Le chef de la junte n’a pas présenté un système alternatif détaillé, mais a déclaré : « Nous avons notre propre approche. Nous n’essayons même pas de copier qui que ce soit. Nous sommes là pour changer complètement la façon dont les choses sont faites. » Il a mis l’accent sur l’édification d’un nouveau système fondé sur la souveraineté, le patriotisme et la mobilisation révolutionnaire, où les chefs traditionnels et les structures de base tiendraient un rôle central. Il a également insisté sur l’importance de l’autonomie économique et militaire, ainsi que sur le travail acharné, estimant que des journées de travail standard ne suffiraient pas pour que le Burkina Faso puisse rivaliser avec les nations plus prospères.
Depuis son arrivée au pouvoir en 2023, le capitaine Traoré a réprimé la dissidence, ciblant l’opposition, les médias et les groupes de la société civile. Son gouvernement a même été accusé d’envoyer les détracteurs sur les lignes de front de la guerre contre les militants islamistes. Néanmoins, il a su rallier un large soutien à travers le continent grâce à sa vision panafricaniste et à sa critique de l’influence occidentale. L’information au Burkina Faso est donc étroitement contrôlée.
À l’instar de ses voisins dirigés par des juntes, le Mali et le Niger, le Burkina Faso a rompu sa collaboration avec les pays occidentaux, notamment la France, dans sa lutte contre l’insurrection islamiste qui sévit dans la région depuis une décennie.
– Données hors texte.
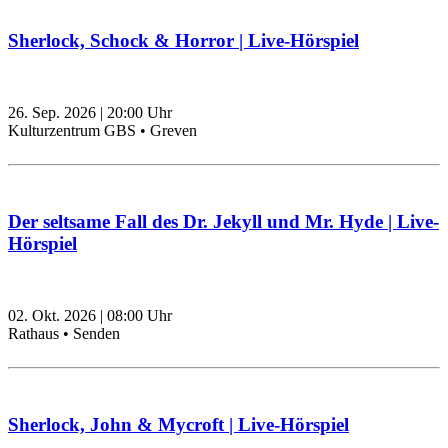
Sherlock, Schock & Horror | Live-Hörspiel
26. Sep. 2026
|
20:00
Uhr
Kulturzentrum GBS • Greven
Der seltsame Fall des Dr. Jekyll und Mr. Hyde | Live-
Hörspiel
02. Okt. 2026
|
08:00
Uhr
Rathaus • Senden
Sherlock, John & Mycroft | Live-Hörspiel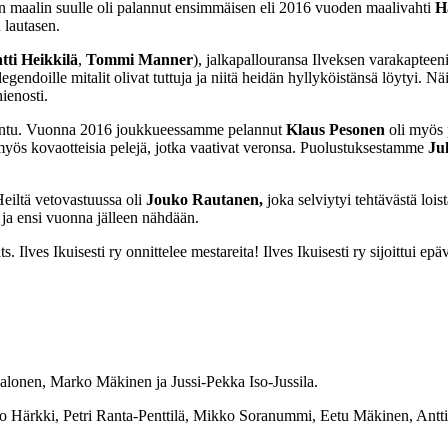
een maalin suulle oli palannut ensimmäisen eli 2016 vuoden maalivahti
H
 lautasen.
tti Heikkilä
,
Tommi Manner
), jalkapallouransa Ilveksen varakapteen
gendoille mitalit olivat tuttuja ja niitä heidän hyllyköistänsä löytyi. N
ienosti.
-pentu. Vuonna 2016 joukkueessamme pelannut
Klaus Pesonen
oli myös 
a myös kovaotteisia pelejä, jotka vaativat veronsa. Puolustuksestamme
Ju
Heiltä vetovastuussa oli
Jouko Rautanen,
joka selviytyi tehtävästä lois
 ja ensi vuonna jälleen nähdään.
Ilves Ikuisesti ry onnittelee mestareita! Ilves Ikuisesti ry sijoittui epäv
alonen, Marko Mäkinen ja Jussi-Pekka Iso-Jussila.
ko Härkki, Petri Ranta-Penttilä, Mikko Soranummi, Eetu Mäkinen, Antt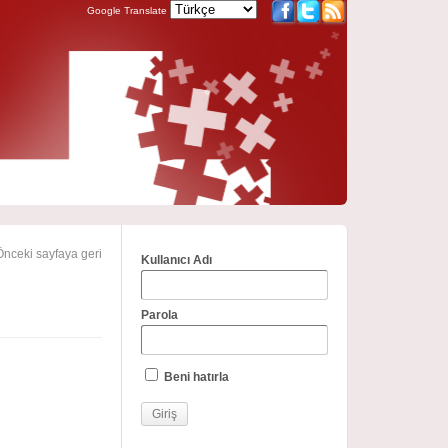
Google Translate
nceki sayfaya geri
Kullanıcı Adı
Parola
Beni hatırla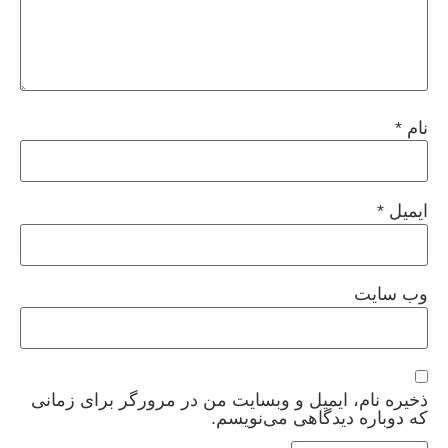
نام
*
ایمیل
*
وب‌ سایت
ذخیره نام، ایمیل و وبسایت من در مرورگر برای زمانی
که دوباره دیدگاهی می‌نویسم.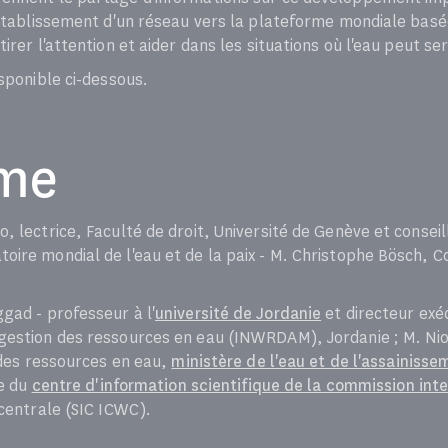
'établissement d'un réseau vers la plateforme mondiale bas
irer l'attention et aider dans les situations où l'eau peut ser
sponible ci-dessous.
me
 lectrice, Faculté de droit, Université de Genève et conseill
ire mondial de l'eau et de la paix - M. Christophe Bösch, C
gad - professeur à l'
université de Jordanie
et directeur exéc
gestion des ressources en eau (INWRDAM), Jordanie ; M. Nio
n des ressources en eau,
ministère de l'eau et de l'assainisse
te du
centre d'information scientifique de la commission inte
centrale (SIC ICWC).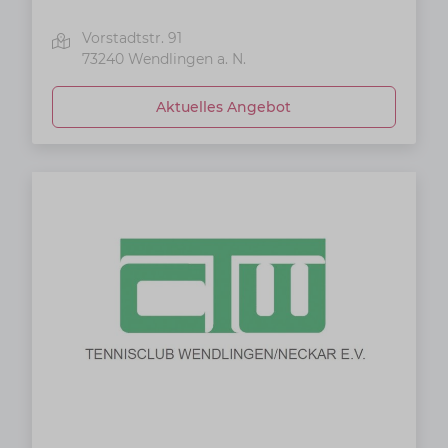
Vorstadtstr. 91
73240
Wendlingen a. N.
Aktuelles Angebot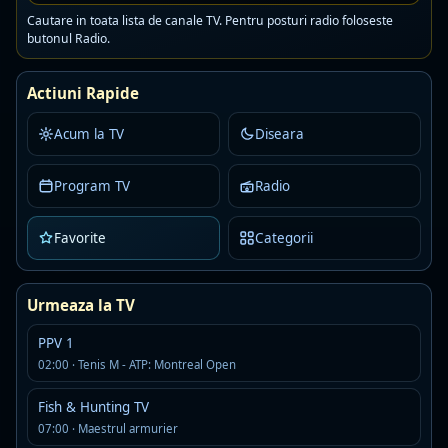
23:30
Baschet 3x3 Nations League
Cautare in toata lista de canale TV. Pentru posturi radio foloseste
butonul Radio.
Program maine
Actiuni Rapide
05:00
Baschet 3x3 Nations League
Acum la TV
Diseara
09:45
Tenis Atp
Program TV
Radio
11:45
Tenis Atp
Favorite
Categorii
14:00
Dortmund – Werder Bremen
Urmeaza la TV
16:00
Mallorca – Real Madrid
PPV 1
18:00
Al Nassr – Damac
02:00 · Tenis M - ATP: Montreal Open
Fish & Hunting TV
20:00
Betis – Espanyol
07:00 · Maestrul armurier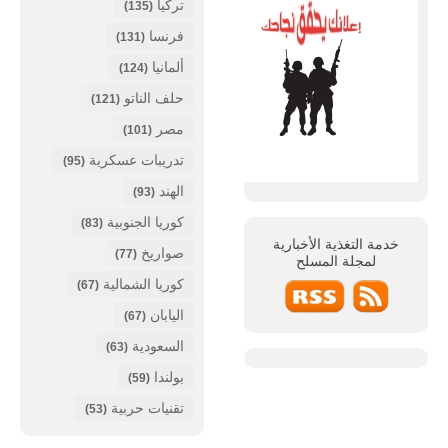
تركيا
(135)
فرنسا
(131)
ألمانيا
(124)
حلف الناتو
(121)
مصر
(101)
تدريبات عسكرية
(95)
الهند
(93)
كوريا الجنوبية
(83)
خدمة التغذية الأخبارية
صواريخ
(77)
لمجلة
المسلح
كوريا الشمالية
(67)
اليابان
(67)
السعودية
(63)
بولندا
(59)
تقنيات حربية
(53)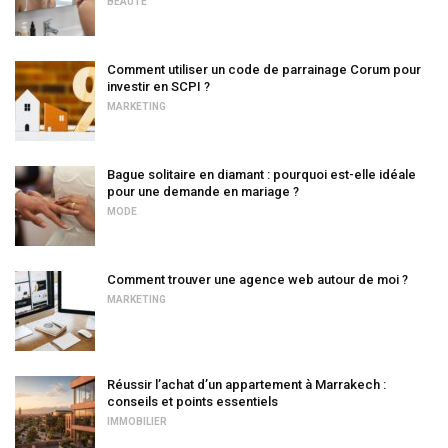
BEAUTÉ
Comment utiliser un code de parrainage Corum pour
investir en SCPI ?
MARKETING
Bague solitaire en diamant : pourquoi est-elle idéale
pour une demande en mariage ?
MODE
Comment trouver une agence web autour de moi ?
MARKETING
Réussir l’achat d’un appartement à Marrakech :
conseils et points essentiels
IMMOBILIER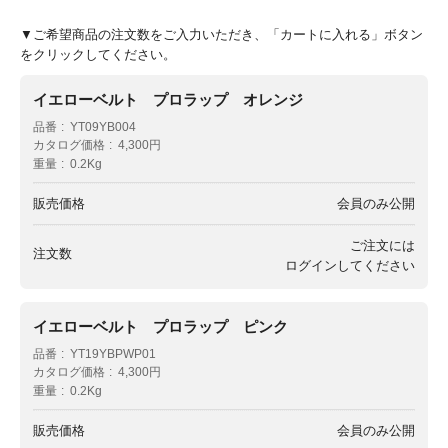
▼ご希望商品の注文数をご入力いただき、「カートに入れる」ボタン
をクリックしてください。
イエローベルト プロラップ オレンジ
品番
YT09YB004
カタログ価格
4,300円
重量
0.2Kg
販売価格
会員のみ公開
ご注文には
注文数
ログイン
してください
イエローベルト プロラップ ピンク
品番
YT19YBPWP01
カタログ価格
4,300円
重量
0.2Kg
販売価格
会員のみ公開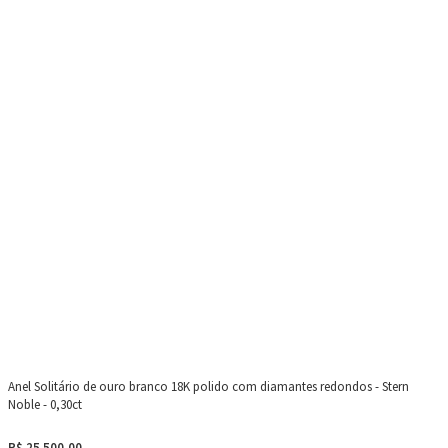
Anel Solitário de ouro branco 18K polido com diamantes redondos - Stern
Noble - 0,30ct
R$ 25.500,00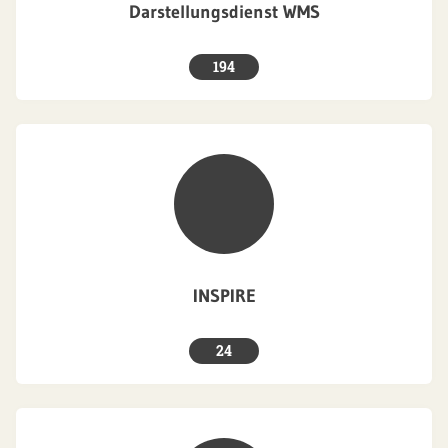
Darstellungsdienst WMS
194
INSPIRE
24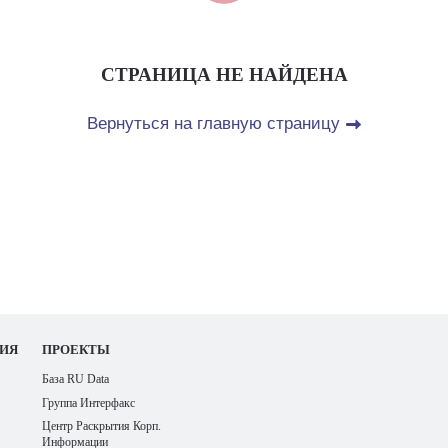
СТРАНИЦА НЕ НАЙДЕНА
Вернуться на главную страницу
ИЯ
ПРОЕКТЫ
База RU Data
Группа Интерфакс
Центр Раскрытия Корп.
Информации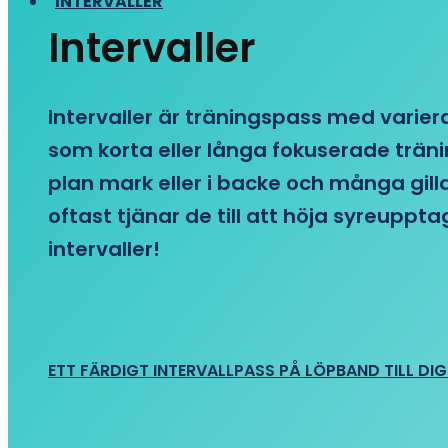
INTERVALLER
Intervaller
Intervaller är träningspass med variera
som korta eller långa fokuserade träni
plan mark eller i backe och många gill
oftast tjänar de till att höja syreupp
intervaller!
ETT FÄRDIGT INTERVALLPASS PÅ LÖPBAND TILL DIG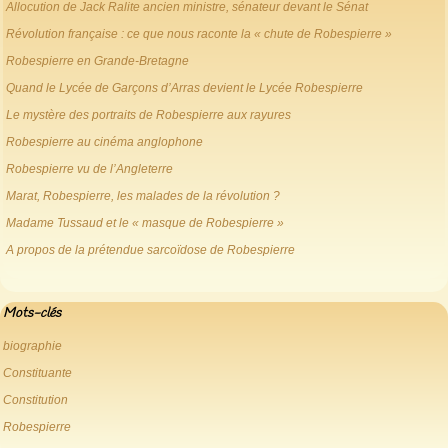
Allocution de Jack Ralite ancien ministre, sénateur devant le Sénat
Révolution française : ce que nous raconte la « chute de Robespierre »
Robespierre en Grande-Bretagne
Quand le Lycée de Garçons d’Arras devient le Lycée Robespierre
Le mystère des portraits de Robespierre aux rayures
Robespierre au cinéma anglophone
Robespierre vu de l’Angleterre
Marat, Robespierre, les malades de la révolution ?
Madame Tussaud et le « masque de Robespierre »
A propos de la prétendue sarcoïdose de Robespierre
Mots-clés
biographie
Constituante
Constitution
Robespierre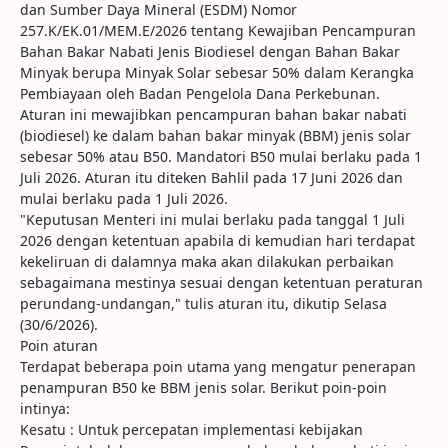
dan Sumber Daya Mineral (ESDM) Nomor
257.K/EK.01/MEM.E/2026 tentang Kewajiban Pencampuran
Bahan Bakar Nabati Jenis Biodiesel dengan Bahan Bakar
Minyak berupa Minyak Solar sebesar 50% dalam Kerangka
Pembiayaan oleh Badan Pengelola Dana Perkebunan.
Aturan ini mewajibkan pencampuran bahan bakar nabati
(biodiesel) ke dalam bahan bakar minyak (BBM) jenis solar
sebesar 50% atau B50. Mandatori B50 mulai berlaku pada 1
Juli 2026. Aturan itu diteken Bahlil pada 17 Juni 2026 dan
mulai berlaku pada 1 Juli 2026.
"Keputusan Menteri ini mulai berlaku pada tanggal 1 Juli
2026 dengan ketentuan apabila di kemudian hari terdapat
kekeliruan di dalamnya maka akan dilakukan perbaikan
sebagaimana mestinya sesuai dengan ketentuan peraturan
perundang-undangan," tulis aturan itu, dikutip Selasa
(30/6/2026).
Poin aturan
Terdapat beberapa poin utama yang mengatur penerapan
penampuran B50 ke BBM jenis solar. Berikut poin-poin
intinya:
Kesatu : Untuk percepatan implementasi kebijakan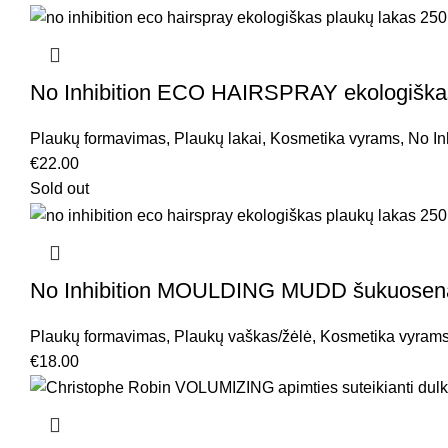
No Inhibition ECO HAIRSPRAY ekologiškas
Plaukų formavimas
,
Plaukų lakai
,
Kosmetika vyrams
,
No In
€
22.00
Sold out
No Inhibition MOULDING MUDD šukuoseną 
Plaukų formavimas
,
Plaukų vaškas/žėlė
,
Kosmetika vyram
€
18.00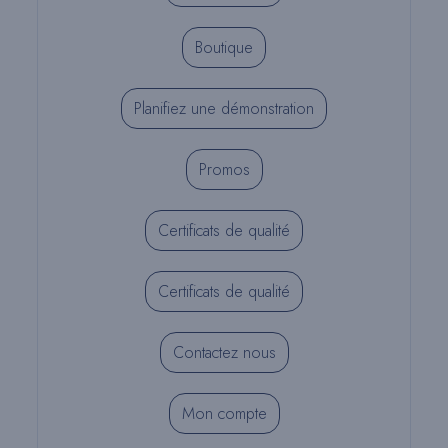
Boutique
Planifiez une démonstration
Promos
Certificats de qualité
Certificats de qualité
Contactez nous
Mon compte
Ces trois nations se sont tournées vers la Russie pour obtenir un soutien militaire, mais la violence persiste sans relâche. Un rapport de Human Rights Watch (HRW) publié jeudi a révélé que plus de 1 800 civils ont été tués au Burkina Faso depuis la prise de pouvoir de Traoré. Le rapport impute les deux tiers de ces décès à l’armée et aux milices alliées, le reste étant attribué aux groupes islamistes.